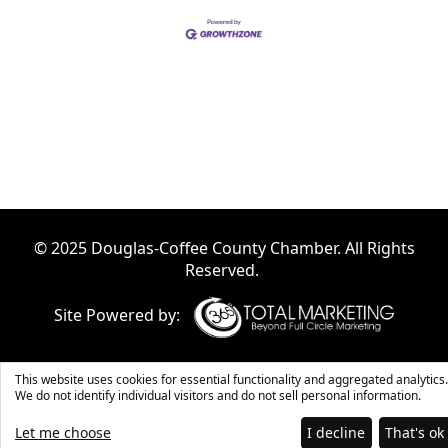
© 2025 Douglas-Coffee County Chamber. All Rights
Reserved.
Site Powered by:
This website uses cookies for essential functionality and aggregated analytics.
We do not identify individual visitors and do not sell personal information.
Let me choose
I decline
That's ok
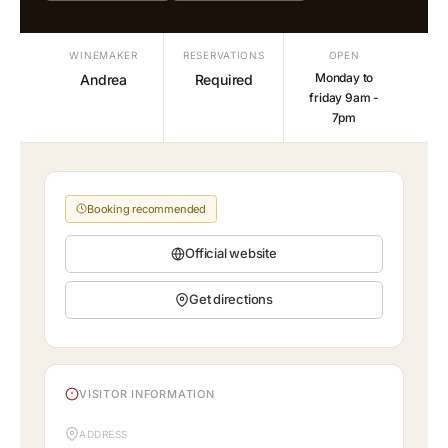
WINEMAKER
RESERVATIONS
OPEN
Monday to
Andrea
Required
friday 9am -
7pm
Booking recommended
Official website
Get directions
VISITOR INFORMATION
ADDRESS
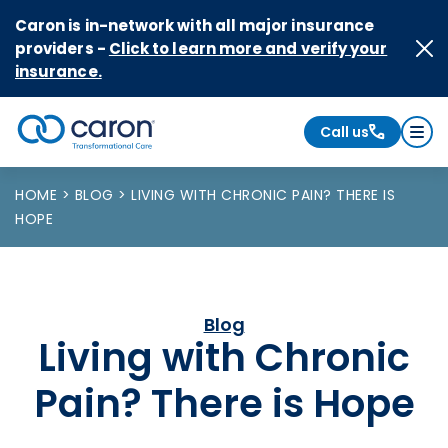
Skip to Content
Caron is in-network with all major insurance
providers -
Click to learn more and verify your
insurance.
Call us
Caron logo, tagline "Transformational Care"
HOME
BLOG
LIVING WITH CHRONIC PAIN? THERE IS
HOPE
Blog
Living with Chronic
Pain? There is Hope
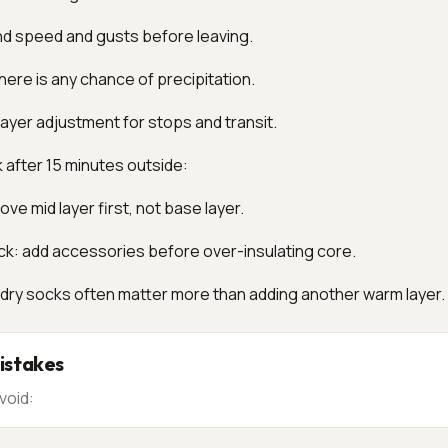
nd speed and gusts before leaving.
f there is any chance of precipitation.
 layer adjustment for stops and transit.
k after 15 minutes outside:
ve mid layer first, not base layer.
ck: add accessories before over-insulating core.
 dry socks often matter more than adding another warm layer.
stakes
void:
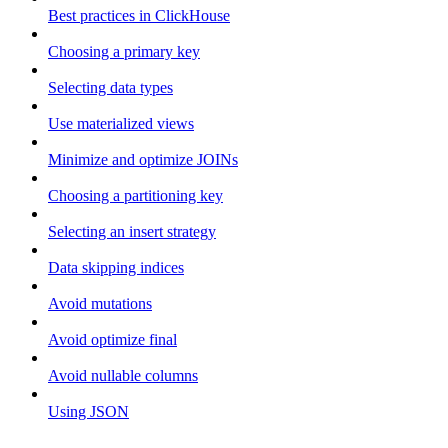
Best practices in ClickHouse
Choosing a primary key
Selecting data types
Use materialized views
Minimize and optimize JOINs
Choosing a partitioning key
Selecting an insert strategy
Data skipping indices
Avoid mutations
Avoid optimize final
Avoid nullable columns
Using JSON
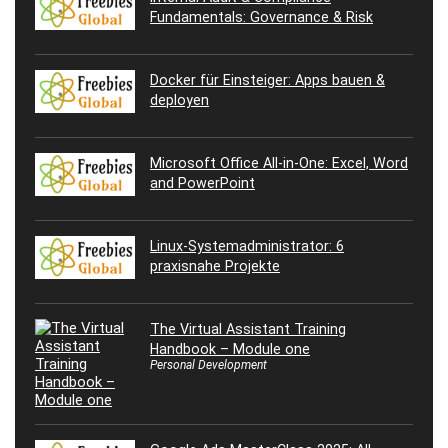
Fundamentals: Governance & Risk
Docker für Einsteiger: Apps bauen &
deployen
Microsoft Office All-in-One: Excel, Word
and PowerPoint
Linux-Systemadministrator: 6
praxisnahe Projekte
The Virtual Assistant Training
Handbook – Module one
Personal Development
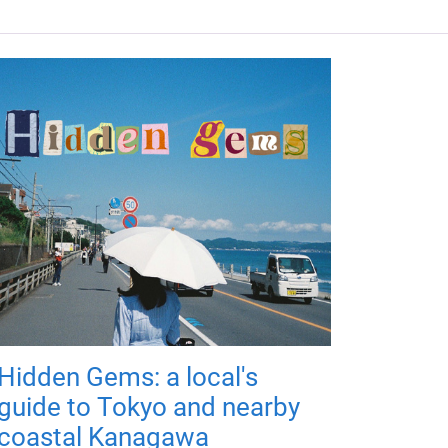
Hidden Gems: a local's
guide to Tokyo and nearby
coastal Kanagawa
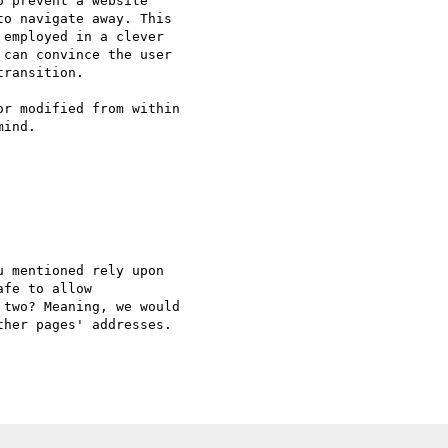
 prevent a website

o navigate away. This

employed in a clever

can convince the user

ransition.

r modified from within

ind.

 mentioned rely upon 

fe to allow 

two? Meaning, we would 

her pages' addresses.
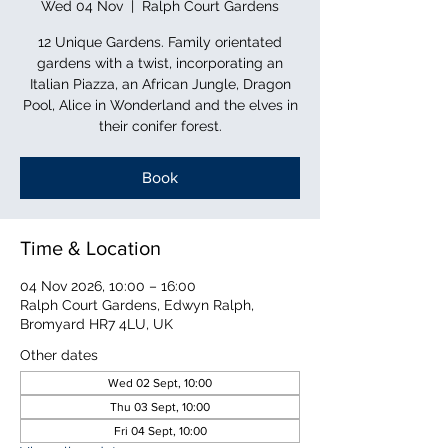
Wed 04 Nov
  |  
Ralph Court Gardens
12 Unique Gardens. Family orientated
gardens with a twist, incorporating an
Italian Piazza, an African Jungle, Dragon
Pool, Alice in Wonderland and the elves in
their conifer forest.
Book
Time & Location
04 Nov 2026, 10:00 – 16:00
Ralph Court Gardens, Edwyn Ralph,
Bromyard HR7 4LU, UK
Other dates
Wed 02 Sept, 10:00
Thu 03 Sept, 10:00
Fri 04 Sept, 10:00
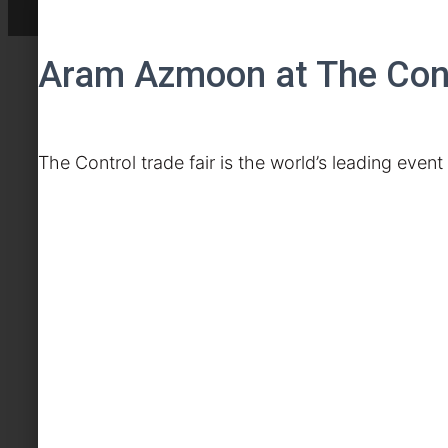
Aram Azmoon at The Contr
The Control trade fair is the world’s leading even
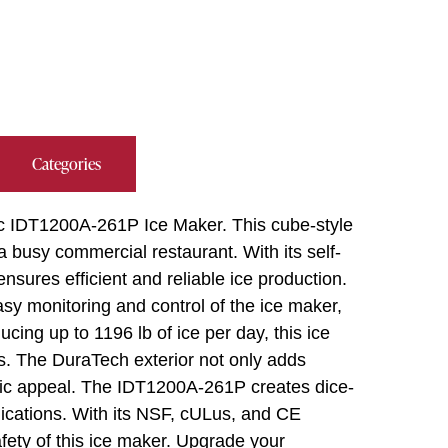
Categories
oc IDT1200A-261P Ice Maker. This cube-style
 busy commercial restaurant. With its self-
nsures efficient and reliable ice production.
sy monitoring and control of the ice maker,
cing up to 1196 lb of ice per day, this ice
s. The DuraTech exterior not only adds
etic appeal. The IDT1200A-261P creates dice-
plications. With its NSF, cULus, and CE
safety of this ice maker. Upgrade your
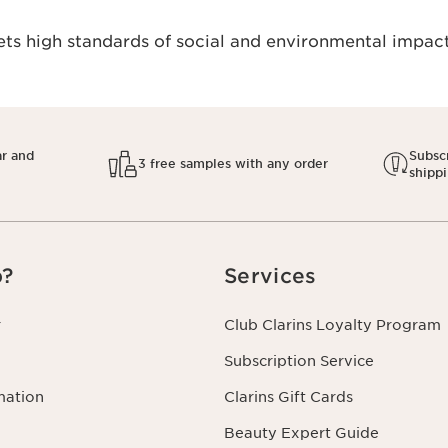
s high standards of social and environmental impact.
ar and
Subscr
3 free samples with any order
shipp
p?
Services
r
Club Clarins Loyalty Program
Subscription Service
mation
Clarins Gift Cards
Beauty Expert Guide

::::

- [What this task involves] Lines in the records above that carry the word "your" are to be located and copied.

- [Answer]
Click to learn more and verify your
safety of this ice maker. Upgrade your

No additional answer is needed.